Few studies have been conducted into how cybercriminals quickly clean stolen funds without attracting attention: this report is long overdue.

Take a look inside the complex web of money mules, front companies and cryptocurrencies that criminals use to siphon funds from the financial system after a cyber-attack. That is what a new report by secure financial messaging service SWIFT and cybersecurity consultancy BAE Systems Applied Intelligence.

The report highlights the ingenuity of money laundering tactics to obtain liquid financial assets and avoid any subsequent tracing of the funds. For instance, cybercriminals often recruit unsuspecting job seekers to serve as money mules that extract funds by placing legitimate-sounding job advertisements, complete with references to the organization’s diversity and inclusion commitments.

They use insiders at financial institutions to evade or undermine the scrutiny of compliance teams carrying out know-your-customer (KYC) and due diligence checks on new account openings. And they convert stolen funds into assets such as property and jewelry that are likely to hold their value and are less likely to attract the attention of law enforcement.

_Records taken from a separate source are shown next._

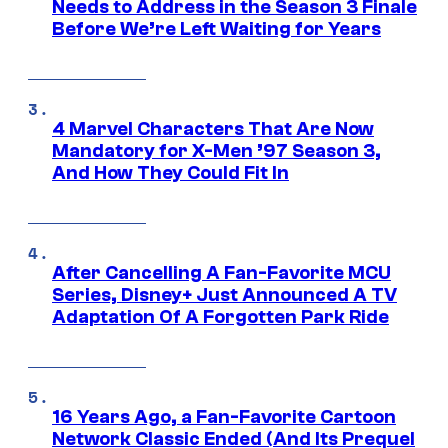
Needs to Address in the Season 3 Finale
Before We’re Left Waiting for Years
4 Marvel Characters That Are Now
Mandatory for X-Men ’97 Season 3,
And How They Could Fit In
After Cancelling A Fan-Favorite MCU
Series, Disney+ Just Announced A TV
Adaptation Of A Forgotten Park Ride
16 Years Ago, a Fan-Favorite Cartoon
Network Classic Ended (And Its Prequel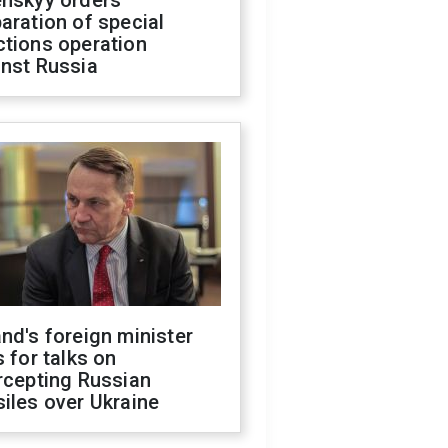
enskyy orders
aration of special
ctions operation
inst Russia
nd's foreign minister
s for talks on
rcepting Russian
iles over Ukraine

SWIFT commissioned BAE Systems to investigate this element of the money laundering process as part of its Customer Security Programme (CSP). The CSP continually helps the financial community to strengthen its cyber defenses through a range of measures including mandatory controls, intelligence sharing and thought leadership.

Although there has been much research into the methods that cybercriminals use to conduct attacks, there have been fewer studies into what happens to funds once they have been stolen. The aim of this report is to illuminate the techniques used by cybercriminals to ‘cash out’ so that SWIFT’s global community of over 11,000 financial institutions, market infrastructures and corporates can improve protective measures.

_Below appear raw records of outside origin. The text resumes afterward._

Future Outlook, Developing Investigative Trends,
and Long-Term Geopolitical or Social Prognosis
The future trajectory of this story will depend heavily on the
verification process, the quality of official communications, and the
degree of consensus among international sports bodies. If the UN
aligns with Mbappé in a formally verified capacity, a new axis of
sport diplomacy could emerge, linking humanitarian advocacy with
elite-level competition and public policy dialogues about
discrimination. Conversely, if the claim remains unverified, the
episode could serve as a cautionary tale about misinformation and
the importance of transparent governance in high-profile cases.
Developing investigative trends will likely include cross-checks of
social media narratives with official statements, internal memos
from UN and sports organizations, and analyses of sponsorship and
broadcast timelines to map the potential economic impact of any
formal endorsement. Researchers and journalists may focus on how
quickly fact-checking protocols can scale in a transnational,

Said Brett Lancaster, Head of the Customer Security Programme, SWIFT: “The threat posed by cyber-attacks to the financial sector has never been greater. Attackers are well-resourced, constantly evolving their modus operandi and using untraceable money laundering techniques. The report highlights how the growth in cyberattacks is increasing the need for the convergence of anti-money laundering, fraud and cybersecurity processes in financial institutions. It calls for them to increase information sharing, tighten due diligence requirements and smartly invest in maintaining systems to strengthen their defenses.”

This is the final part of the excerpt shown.